On Intel and AMD Windows platforms, Microsoft Visual Studio enables programmers to build either 32-bit (x86) or 64-bit (x64 or ARM64) binaries. We urge you to always use 64-bit mode. Visual Studio 2019 should default on 64-bit builds when you have a 64-bit version of Windows, which we recommend.

When compiling with Visual Studio, we recommend the flags `/Ob2 /O2` or better. We do not recommend that you compile simdjson with architecture-specific flags such as  `arch:AVX2`. The simdjson library automatically selects the best execution kernel at runtime.

Recent versions of Microsoft Visual Studio on Windows provides support for the LLVM Clang compiler. You  only need to install the "Clang compiler" optional component (clang-cl). You may also get a copy of the 64-bit LLVM CLang compiler for [Windows directly from LLVM](https://releases.llvm.org/download.html). The simdjson library fully supports the LLVM Clang compiler under Windows. In fact, you may get better performance out of simdjson with the LLVM Clang compiler than with the regular Visual Studio compiler. Meanwhile the [LLVM CLang compiler is binary compatible with Visual Studio](https://clang.llvm.org/docs/MSVCCompatibility.html) which means that you can combine their binaries (executables and libraries).

We recommend Visual Studio users prefer LLVM (clang-cl). It compiles to faster release binaries. Furthermore, it compilers faster in release mode.

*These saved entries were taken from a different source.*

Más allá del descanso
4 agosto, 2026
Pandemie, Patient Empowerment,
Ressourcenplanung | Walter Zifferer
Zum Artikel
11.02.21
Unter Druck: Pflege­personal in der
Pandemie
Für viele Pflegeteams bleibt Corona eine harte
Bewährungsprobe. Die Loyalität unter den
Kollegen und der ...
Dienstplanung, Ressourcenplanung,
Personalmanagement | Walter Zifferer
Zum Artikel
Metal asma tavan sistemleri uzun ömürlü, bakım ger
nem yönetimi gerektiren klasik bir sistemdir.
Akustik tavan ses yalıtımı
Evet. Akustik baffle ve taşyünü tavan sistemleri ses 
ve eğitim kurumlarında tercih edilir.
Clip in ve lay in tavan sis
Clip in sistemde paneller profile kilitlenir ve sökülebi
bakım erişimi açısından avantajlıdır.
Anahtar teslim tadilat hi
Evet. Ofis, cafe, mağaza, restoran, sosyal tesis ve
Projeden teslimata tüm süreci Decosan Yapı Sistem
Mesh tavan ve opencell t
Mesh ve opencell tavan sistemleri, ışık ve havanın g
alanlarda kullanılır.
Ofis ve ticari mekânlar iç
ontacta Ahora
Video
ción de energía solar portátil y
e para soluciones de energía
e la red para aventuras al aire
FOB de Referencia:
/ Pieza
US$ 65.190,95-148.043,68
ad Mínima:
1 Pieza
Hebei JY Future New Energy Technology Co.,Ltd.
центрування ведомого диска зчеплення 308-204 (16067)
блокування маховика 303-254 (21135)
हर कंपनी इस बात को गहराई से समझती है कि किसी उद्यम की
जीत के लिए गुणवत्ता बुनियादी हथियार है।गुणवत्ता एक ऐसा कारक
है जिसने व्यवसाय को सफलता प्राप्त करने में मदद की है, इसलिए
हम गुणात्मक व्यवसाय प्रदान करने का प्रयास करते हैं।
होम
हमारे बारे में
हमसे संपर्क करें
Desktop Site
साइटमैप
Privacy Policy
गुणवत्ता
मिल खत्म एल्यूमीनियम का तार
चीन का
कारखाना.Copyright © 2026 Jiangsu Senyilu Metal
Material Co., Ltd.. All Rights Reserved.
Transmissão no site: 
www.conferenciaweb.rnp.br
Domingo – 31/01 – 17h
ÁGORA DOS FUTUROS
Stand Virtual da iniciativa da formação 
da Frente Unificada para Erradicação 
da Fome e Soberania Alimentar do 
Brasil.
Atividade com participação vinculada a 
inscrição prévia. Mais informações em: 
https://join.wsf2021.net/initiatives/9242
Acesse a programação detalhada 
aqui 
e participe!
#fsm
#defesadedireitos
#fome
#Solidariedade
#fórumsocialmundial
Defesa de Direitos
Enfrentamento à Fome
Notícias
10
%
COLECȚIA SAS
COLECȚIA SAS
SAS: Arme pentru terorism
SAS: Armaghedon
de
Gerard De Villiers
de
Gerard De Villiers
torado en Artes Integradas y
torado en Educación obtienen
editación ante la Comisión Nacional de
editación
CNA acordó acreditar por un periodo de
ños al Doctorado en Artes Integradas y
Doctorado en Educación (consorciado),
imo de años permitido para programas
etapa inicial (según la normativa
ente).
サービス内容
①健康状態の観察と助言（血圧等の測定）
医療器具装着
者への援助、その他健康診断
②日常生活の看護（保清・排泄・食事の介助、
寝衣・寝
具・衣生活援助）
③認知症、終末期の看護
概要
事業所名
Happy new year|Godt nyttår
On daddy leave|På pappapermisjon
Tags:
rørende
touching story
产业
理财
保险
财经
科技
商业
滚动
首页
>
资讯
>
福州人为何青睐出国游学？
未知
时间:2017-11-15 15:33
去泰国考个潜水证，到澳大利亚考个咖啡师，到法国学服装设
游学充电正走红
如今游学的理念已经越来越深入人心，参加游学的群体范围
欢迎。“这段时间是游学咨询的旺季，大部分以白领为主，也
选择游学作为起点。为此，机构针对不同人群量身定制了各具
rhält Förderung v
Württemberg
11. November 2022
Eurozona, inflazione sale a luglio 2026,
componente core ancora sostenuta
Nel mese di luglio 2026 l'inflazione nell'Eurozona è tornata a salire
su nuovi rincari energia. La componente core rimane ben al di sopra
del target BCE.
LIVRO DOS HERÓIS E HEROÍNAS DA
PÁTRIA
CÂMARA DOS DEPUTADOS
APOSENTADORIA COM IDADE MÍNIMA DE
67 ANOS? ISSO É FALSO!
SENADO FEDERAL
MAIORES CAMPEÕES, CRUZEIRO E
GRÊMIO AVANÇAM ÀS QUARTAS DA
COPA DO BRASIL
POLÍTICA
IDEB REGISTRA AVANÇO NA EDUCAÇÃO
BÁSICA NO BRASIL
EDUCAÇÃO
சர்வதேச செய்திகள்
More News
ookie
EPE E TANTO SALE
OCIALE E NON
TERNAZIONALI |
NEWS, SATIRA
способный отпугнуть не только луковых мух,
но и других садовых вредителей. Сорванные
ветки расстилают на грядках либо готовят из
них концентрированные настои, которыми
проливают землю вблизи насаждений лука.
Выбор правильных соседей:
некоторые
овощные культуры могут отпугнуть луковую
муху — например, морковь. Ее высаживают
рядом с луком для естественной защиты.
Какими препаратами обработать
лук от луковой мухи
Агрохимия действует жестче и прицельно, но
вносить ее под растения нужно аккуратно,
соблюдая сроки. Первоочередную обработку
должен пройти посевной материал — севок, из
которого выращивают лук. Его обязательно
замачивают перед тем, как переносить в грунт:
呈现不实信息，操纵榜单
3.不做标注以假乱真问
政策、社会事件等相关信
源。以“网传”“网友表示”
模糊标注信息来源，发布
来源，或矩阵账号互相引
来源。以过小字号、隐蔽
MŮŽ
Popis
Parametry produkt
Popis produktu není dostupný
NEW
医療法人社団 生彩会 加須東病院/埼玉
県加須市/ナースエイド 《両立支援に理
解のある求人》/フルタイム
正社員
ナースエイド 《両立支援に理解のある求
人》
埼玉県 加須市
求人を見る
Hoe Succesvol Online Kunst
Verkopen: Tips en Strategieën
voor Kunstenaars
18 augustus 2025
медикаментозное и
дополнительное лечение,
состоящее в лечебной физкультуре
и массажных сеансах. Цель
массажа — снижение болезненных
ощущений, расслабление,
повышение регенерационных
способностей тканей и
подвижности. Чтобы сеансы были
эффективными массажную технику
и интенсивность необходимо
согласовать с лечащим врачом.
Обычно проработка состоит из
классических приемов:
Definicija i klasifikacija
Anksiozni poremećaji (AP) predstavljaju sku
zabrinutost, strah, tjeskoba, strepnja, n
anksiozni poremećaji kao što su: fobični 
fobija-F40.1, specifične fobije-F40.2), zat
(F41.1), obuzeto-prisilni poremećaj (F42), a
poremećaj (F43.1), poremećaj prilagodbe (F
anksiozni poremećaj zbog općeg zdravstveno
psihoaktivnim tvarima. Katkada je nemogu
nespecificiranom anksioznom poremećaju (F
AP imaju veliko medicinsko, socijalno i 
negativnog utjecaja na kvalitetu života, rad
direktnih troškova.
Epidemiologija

Power Usage and Downclocking
--------------

The simdjson library relies on SIMD instructions. SIMD instructions are the public transportation of computing. Instead of using 4 distinct instructions to add numbers, you can replace them with a single instruction that does the same work. Though the one instruction is slightly more expensive, the energy used per unit of work is much less with SIMD. If you can increase your speed using SIMD instructions (NEON, SSE, AVX), you should expect to reduce your power usage.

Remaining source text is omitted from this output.